3.2. Beratungsrecht bei stadtviertelübergreifenden Themen/Projekten der Gemeinde

3.3. Referendums-Recht  (dzt. Art. 55-57 der Dezentralisierungsverordnung)

 

4. Kompetenzen – formuliert als „Initiativrecht“  in folgenden Bereichen (Beispiele):

– Öffentliches Grün

– Nachbarschaftseinrichtungen

– soziale Einrichtungen

– verkehrstechnische Maßnahmen (z.B. Rad- und Fußwege, Autobushaltestellen)

– Kulturinitiativen

– Anlaufstelle als  Bezirks-„Stadtsensor“:  Erste Prüfungsebene der Bürgeranliegen

 

5. Finanzen

Derzeit  beträgt das eigenverwaltete Jahresbudget eines Bozner Stadtviertels zw. 60.000 und 100.000 €.   In Zukunft sollte das jährliche, eigenverwaltete Budget  auf jeden Fall den genau zu bestimmenden „primären“ Kompetenzen des Stadtviertelrates angepasst sein, (d.h. je nach Größe des neuen Stadtviertels unter Umständen auch verzehnfacht sein).  Dazu: Projektbezogene Beiträge seitens des Gemeindehaushaltes  für einzelne Initiativen.

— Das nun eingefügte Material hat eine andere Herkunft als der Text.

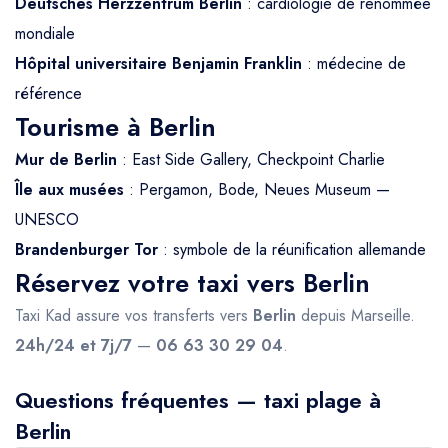
Deutsches Herzzentrum Berlin
: cardiologie de renommée
mondiale
Hôpital universitaire Benjamin Franklin
: médecine de
référence
Tourisme à Berlin
Mur de Berlin
: East Side Gallery, Checkpoint Charlie
Île aux musées
: Pergamon, Bode, Neues Museum —
UNESCO
Brandenburger Tor
: symbole de la réunification allemande
Réservez votre taxi vers Berlin
Taxi Kad assure vos transferts vers
Berlin
depuis Marseille.
24h/24 et 7j/7
—
06 63 30 29 04
.
Questions fréquentes — taxi plage à
Berlin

6. Zusammenspiel StVR und Stadtrat

Ein/e “Stadtviertelassessor/in“:  Als  hauptamtliches und  kontinuierliches   Bindeglied zwischen den beiden Ebenen der Kommunalpolitik – Gemeinderat/Stadtrat „oben“ , Stadtviertelräte „unten“  –  soll ein Mitglied des  Stadtrates  fungieren:  Er/sie ist für die formellen Verfahrensabläufe zwischen Stadtviertel-Initiativen und GR/Stadtrat verantwortlich, koordiniert  stadtviertelübergreifende  Projekte und  hat in seinem Amt auch eine Person in der Rolle des „Kümmerers“.